◆ **What is being asked**: The answer should reproduce every entry exactly and contain no images.

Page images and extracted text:
↓↓↓

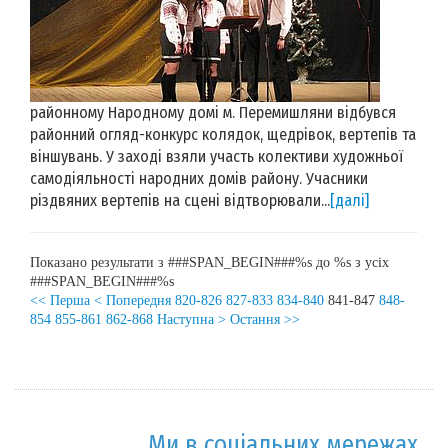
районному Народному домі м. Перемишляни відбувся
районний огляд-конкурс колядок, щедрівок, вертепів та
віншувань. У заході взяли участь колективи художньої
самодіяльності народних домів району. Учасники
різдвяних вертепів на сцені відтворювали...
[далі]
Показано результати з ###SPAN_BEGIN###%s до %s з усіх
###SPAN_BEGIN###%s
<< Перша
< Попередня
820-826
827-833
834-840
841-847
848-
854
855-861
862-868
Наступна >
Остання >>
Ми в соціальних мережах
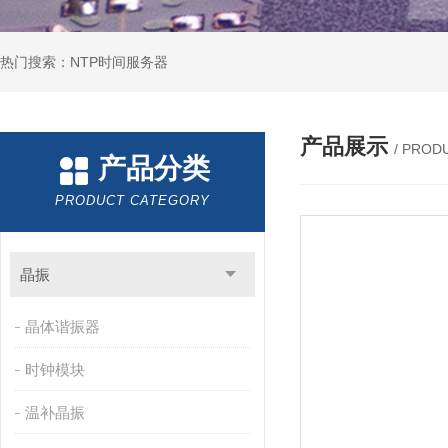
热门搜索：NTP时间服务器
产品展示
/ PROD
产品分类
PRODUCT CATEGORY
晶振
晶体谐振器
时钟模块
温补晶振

↑↑↑

◆ **Output of the task**:
районному Народному домі м. Перемишляни відбувся
районний огляд-конкурс колядок, щедрівок, вертепів та
віншувань. У заході взяли участь колективи художньої
самодіяльності народних домів району. Учасники
різдвяних вертепів на сцені відтворювали...
[далі]
Показано результати з ###SPAN_BEGIN###%s до %s з усіх
###SPAN_BEGIN###%s
<< Перша
< Попередня
820-826
827-833
834-840
841-847
848-
854
855-861
862-868
Наступна >
Остання >>
Ми в соціальних мережах
热门搜索：NTP时间服务器
产品展示
/ PROD
产品分类
PRODUCT CATEGORY
晶振
晶体谐振器
时钟模块
温补晶振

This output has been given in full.